On ne peut dire que ses géni­teurs, père marin et mère au foyer, avaient connu l’opulence. Bien le contraire: le foyer était réduit à mère et fils lorsque la plu­part du temps père était en mer, et aux trois lors des brefs pas­sages de père sur terre. Le pécule était faible, la paye rare, la mai­son crade, la vie terne. On ne peut non plus croire à un quel­conque don du gar­çon, natu­rel ou sur­na­tu­rel, men­tal ou phy­sique. Il était minime comme son père, même plus petit de classe, bigleux comme sa mère, et ses notes étaient médiocres. Comme à cet âge-là les gamins n’aiment pas un nain aux lunettes, ils l’évitaient. Il s’isola donc et nul ne sut com­ment il finit l’école.

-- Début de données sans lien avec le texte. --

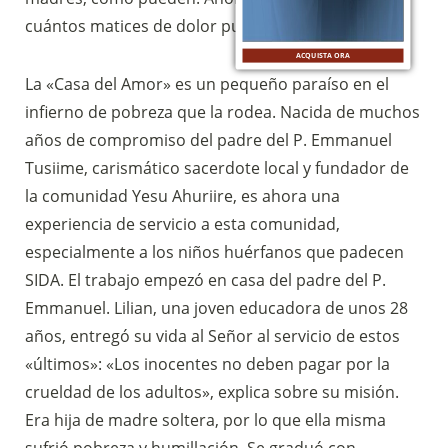
cuántos matices de dolor puede tener el mundo».
ACQUISTA ORA
La «Casa del Amor» es un pequeño paraíso en el
infierno de pobreza que la rodea. Nacida de muchos
años de compromiso del padre del P. Emmanuel
Tusiime, carismático sacerdote local y fundador de
la comunidad Yesu Ahuriire, es ahora una
experiencia de servicio a esta comunidad,
especialmente a los niños huérfanos que padecen
SIDA. El trabajo empezó en casa del padre del P.
Emmanuel. Lilian, una joven educadora de unos 28
años, entregó su vida al Señor al servicio de estos
«últimos»: «Los inocentes no deben pagar por la
crueldad de los adultos», explica sobre su misión.
Era hija de madre soltera, por lo que ella misma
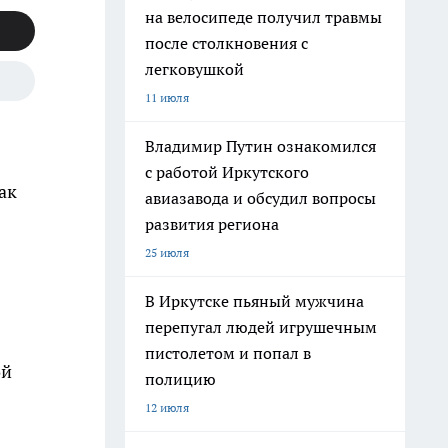
на велосипеде получил травмы
после столкновения с
легковушкой
11 июля
Владимир Путин ознакомился
с работой Иркутского
ак
авиазавода и обсудил вопросы
развития региона
25 июля
В Иркутске пьяный мужчина
перепугал людей игрушечным
пистолетом и попал в
ой
полицию
12 июля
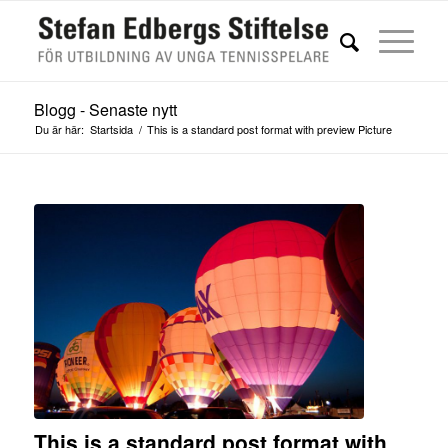
Blogg - Senaste nytt
Du är här:
Startsida
/
This is a standard post format with preview Picture
This is a standard post format with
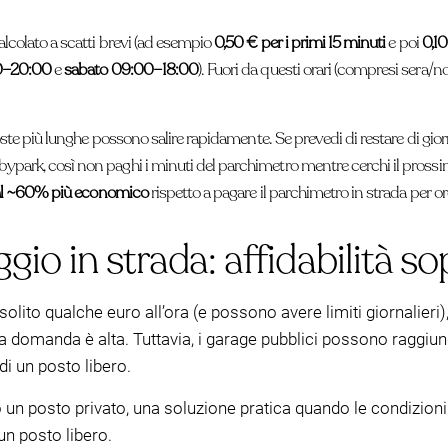
lcolato a scatti brevi (ad esempio
0,50 € per i primi 15 minuti
e poi
0,10
00–20:00
e
sabato 09:00–18:00
). Fuori da questi orari (compresi sera/
oste più lunghe possono salire rapidamente. Se prevedi di restare di gior
ark, così non paghi i minuti del parchimetro mentre cerchi il prossimo 
al ~60% più economico
rispetto a pagare il parchimetro in strada per ore
io in strada: affidabilità so
solito qualche euro all’ora (e possono avere limiti giornalieri
a domanda è alta. Tuttavia, i garage pubblici possono raggiung
di un posto libero.
un posto privato, una soluzione pratica quando le condizioni
un posto libero.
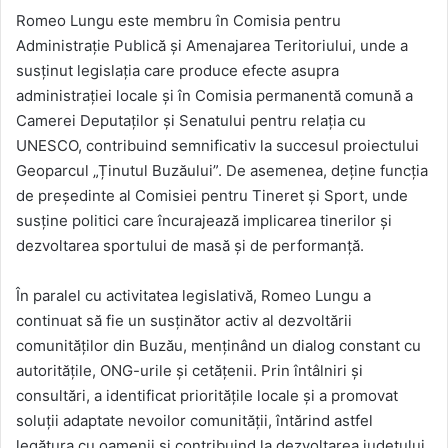
Romeo Lungu este membru în Comisia pentru
Administrație Publică și Amenajarea Teritoriului, unde a
susținut legislația care produce efecte asupra
administrației locale și în Comisia permanentă comună a
Camerei Deputaților şi Senatului pentru relația cu
UNESCO, contribuind semnificativ la succesul proiectului
Geoparcul „Ținutul Buzăului”. De asemenea, deține funcția
de președinte al Comisiei pentru Tineret și Sport, unde
susține politici care încurajează implicarea tinerilor și
dezvoltarea sportului de masă și de performanță.
În paralel cu activitatea legislativă, Romeo Lungu a
continuat să fie un susținător activ al dezvoltării
comunităților din Buzău, menținând un dialog constant cu
autoritățile, ONG-urile și cetățenii. Prin întâlniri și
consultări, a identificat prioritățile locale și a promovat
soluții adaptate nevoilor comunității, întărind astfel
legătura cu oamenii și contribuind la dezvoltarea județului.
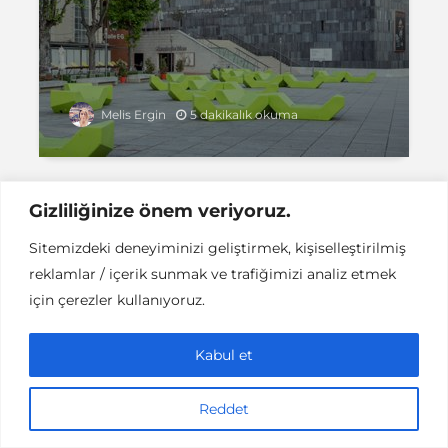
5 dakikalık okuma
Melis Ergin
Gizliliğinize önem veriyoruz.
Sitemizdeki deneyiminizi geliştirmek, kişiselleştirilmiş
Instant DCPC © Her Hakkı Saklıdır |
İLETİŞİM
reklamlar / içerik sunmak ve trafiğimizi analiz etmek
This work is licensed under a
Creative
Commons Attribution-NonCommercial-NoDerivatives 4.0
için çerezler kullanıyoruz.
International License
.
Kabul et
Reddet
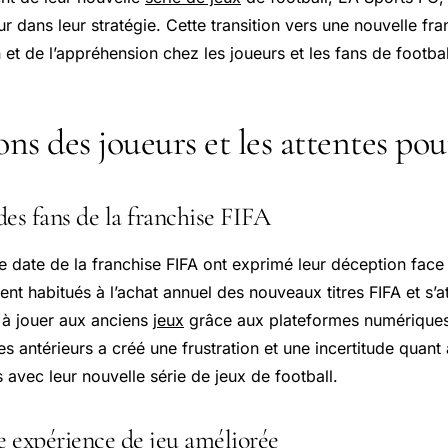
dans leur stratégie. Cette transition vers une nouvelle fran
on et de l’appréhension chez les joueurs et les fans de footbal
ons des joueurs et les attentes pou
es fans de la franchise FIFA
e date de la franchise FIFA ont exprimé leur déception face 
aient habitués à l’achat annuel des nouveaux titres FIFA et s’a
 à jouer aux anciens
jeux
grâce aux plateformes numériques.
res antérieurs a créé une frustration et une incertitude quant 
avec leur nouvelle série de jeux de football.
e expérience de jeu améliorée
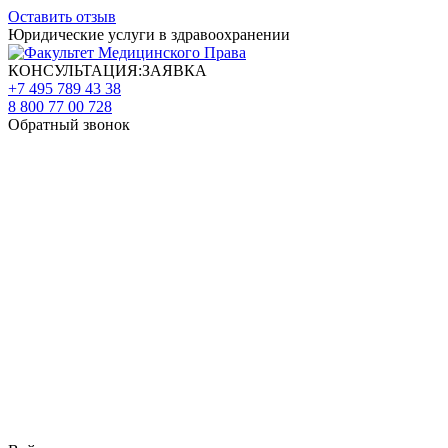
Оставить отзыв
Юридические услуги в здравоохранении
КОНСУЛЬТАЦИЯ:ЗАЯВКА
+7 495 789 43 38
8 800 77 00 728
Обратный звонок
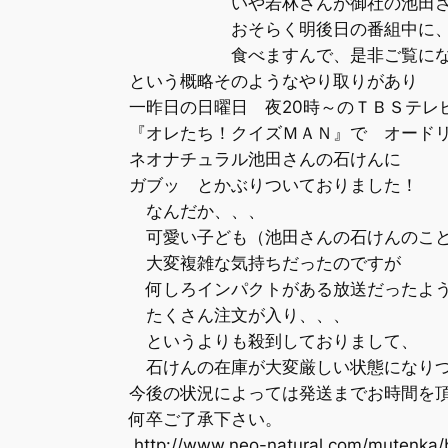
いや若林さんが御社の池田さんの
おそらく明後日の番組中に、その
食べますんで、是非ご覧になっ
という概略そのようなやり取りがあり
一昨日の日曜日 夜20時～のＴＢＳテレ
『オレたち！クイズＭＡＮ』で オードリ
ネオナチュラル池田さんの石けんに
ガブッ とかぶりついておりました！
なんだか、、、
可愛い子ども（池田さんの石けんのこと
大変複雑な気持ちだったのですが
何しろインパクトがある放送だったよう
たくさん注文が入り、、、
というよりも殺到しておりまして、
石けんの在庫が大変厳しい状態になりつ
今後の状況によっては発送までお時間を頂
何卒ご了承下さい。
http://www.neo-natural.com/mutenka/b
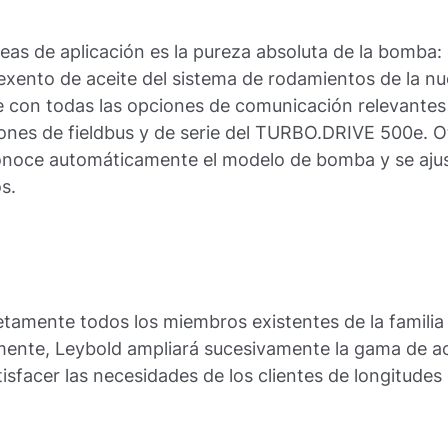
eas de aplicación es la pureza absoluta de la bomba: e
exento de aceite del sistema de rodamientos de la n
con todas las opciones de comunicación relevantes
ciones de fieldbus y de serie del TURBO.DRIVE 500e. 
conoce automáticamente el modelo de bomba y se aju
s.
amente todos los miembros existentes de la familia
mente, Leybold ampliará sucesivamente la gama de a
isfacer las necesidades de los clientes de longitudes 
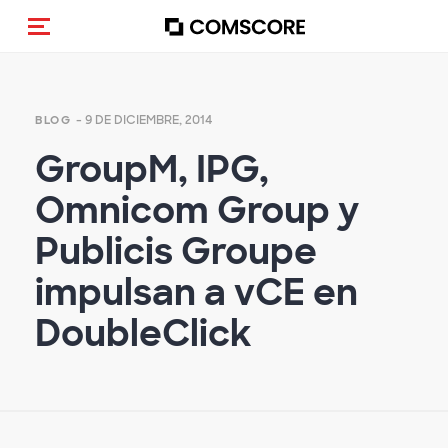
(Des)activar la navegación
- 9 DE DICIEMBRE, 2014
BLOG
GroupM, IPG,
Omnicom Group y
Publicis Groupe
impulsan a vCE en
DoubleClick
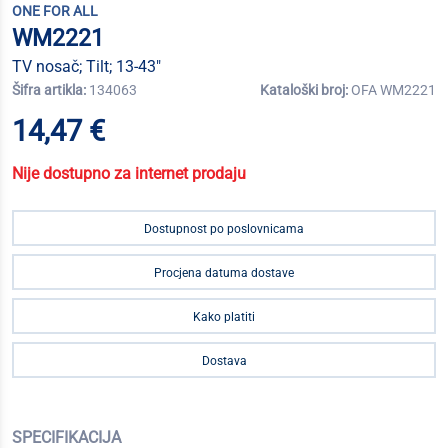
ONE FOR ALL
WM2221
TV nosač; Tilt; 13-43"
Šifra artikla:
134063
Kataloški broj:
OFA WM2221
14,47 €
Nije dostupno za internet prodaju
Dostupnost po poslovnicama
Procjena datuma dostave
Kako platiti
Dostava
SPECIFIKACIJA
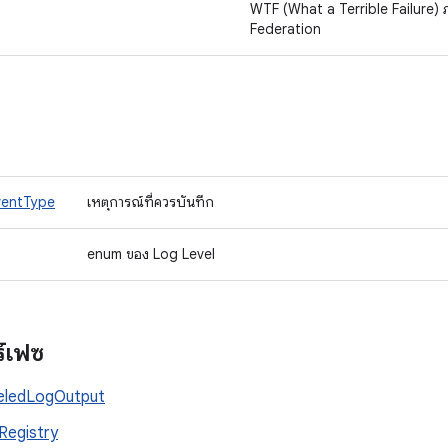
WTF (What a Terrible Failure)
Federation
ventType
เหตุการณ์ที่ควรบันทึก
enum ของ Log Level
ร์เฟซ
eledLogOutput
Registry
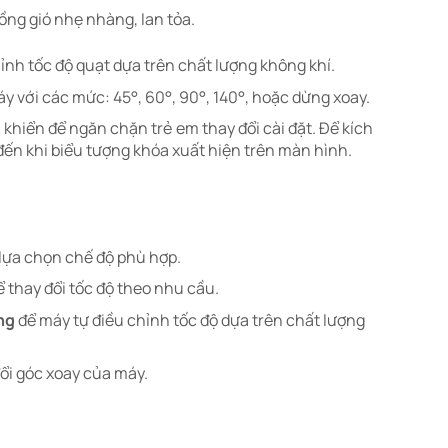
ồng gió nhẹ nhàng, lan tỏa.​
nh tốc độ quạt dựa trên chất lượng không khí.​
 với các mức: 45°, 60°, 90°, 140°, hoặc dừng xoay.​
khiển để ngăn chặn trẻ em thay đổi cài đặt. Để kích
đến khi biểu tượng khóa xuất hiện trên màn hình.
lựa chọn chế độ phù hợp.​
 thay đổi tốc độ theo nhu cầu.​
ng
để máy tự điều chỉnh tốc độ dựa trên chất lượng
ổi góc xoay của máy.​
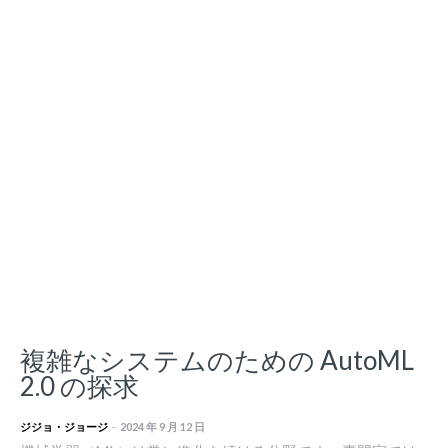
複雑なシステムのための AutoML
2.0 の探求
ジジョ・ジョージ
-
2024 年 9 月 12 日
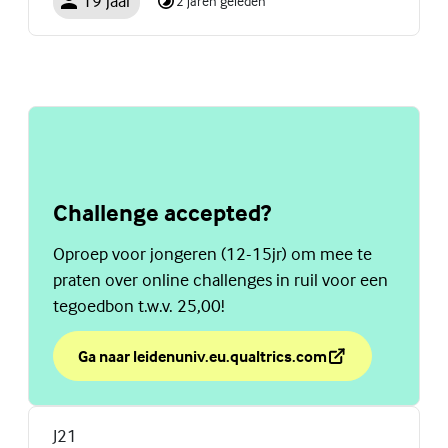
19 jaar
2 jaren geleden
Challenge accepted?
Oproep voor jongeren (12-15jr) om mee te
praten over online challenges in ruil voor een
tegoedbon t.w.v. 25,00!
Ga naar leidenuniv.eu.qualtrics.com
over Challenge accepted?
(Externe link)
J21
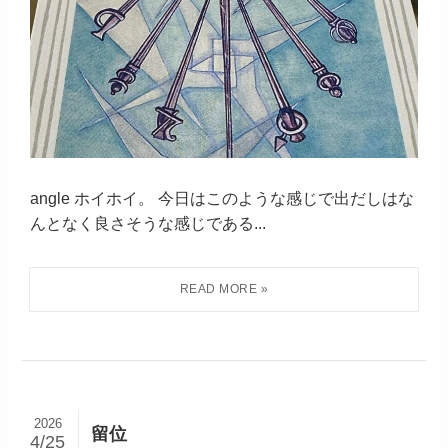
angle ホイホイ。 今日はこのような感じで出だしはな
んとなく良さそうな感じである...
2026
留位
4/25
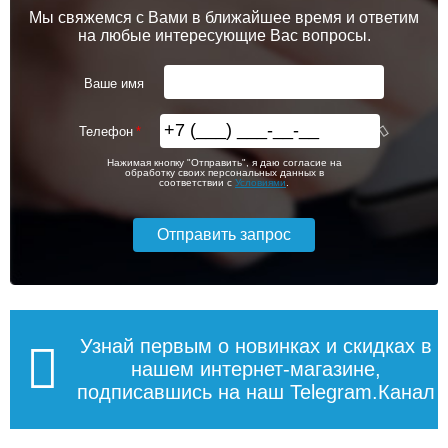
Мы свяжемся с Вами в ближайшее время и ответим
на любые интересующие Вас вопросы.
Ваше имя
Телефон
Нажимая кнопку "Отправить", я даю согласие на
обработку своих персональных данных в
соответствии с
Условиями
.
Узнай первым о новинках и скидках в
нашем интернет-магазине,
подписавшись на наш Telegram.Канал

La hagio­gra­phie offi­cielle du pro­dige excelle en détails dédiés à ses débuts ardus dans un contexte défa­vo­ri­sé, met­tant du coup en exergue ses exploits d’autant plus hors du com­mun. Ce qui res­sort est le por­trait d’un ado­les­cent retors, soli­taire et ivre de suc­cès, ce qui est mis sur le compte – jus­te­ment – de ces débuts si rudes. À force de pro­gres­ser dans le temps, l’histoire s’amenuise pour­tant, se fait de plus en plus vague, pour sau­ter tout droit à la majo­ri­té. On lit dès lors que tel son père, le jeune homme s’affirma par­mi l’armada de mate­lots d’un navire de croi­sière classe Colos­sal, puis avec les char­bon­niers sans nombre d’une exploi­ta­tion de bauxite.

Puis rien quatre ans durant. Il ne faut pas omettre que nulle part son por­trait ferait état d’un niveau spé­cial d’intelligence. Cet aspect ne l’empêche pour­tant pas de se voir brus­que­ment his­sé en bonne posi­tion sur la liste mon­diale des cent plus nan­tis. À l’âge de 25 ans, Edrich (son patro­nyme n’est jamais évo­qué) se retrouve donc pro­pul­sé bien en haut de la pyra­mide sociale, du moins pour son avoir. C’est là que sa fusée-des­tin décolle. Il n’est pas marié. Par la suite, il le sera nombre de fois, en alter­nance avec des femmes et des hommes d’âges, cou­leurs et cultures divers/es, dont le seul déno­mi­na­teur com­mun requis sera la taille: 1m90. Au minimum.

Des recherches assi­dues pour déce­ler l’origine de cette posi­tion enviable entre toutes res­tent vaines. Son his­toire ne l’indique pas. Dans la rubrique “Source” de ces clas­si­fi­ca­tions, tout au plus peut-on le trou­ver sous la men­tion “Diver­si­fié”, comme aus­si dans les autres rubriques: “Sec­teur”, “Domaine, voire “Indus­trie”. Pour autant, une telle tra­jec­toire ne peut pas­ser inaper­çue, de sorte qu’il amorce une mon­tée lente mais stable vers les pre­miers titres des média. À peine deux ans plus tard il a déjà bon­di de seize places sur l’échelle des riches puis, à 32 ans, il loge dans le top dix, là où ce n’est plus le nombre de zéros qui compte mais le chiffre devant.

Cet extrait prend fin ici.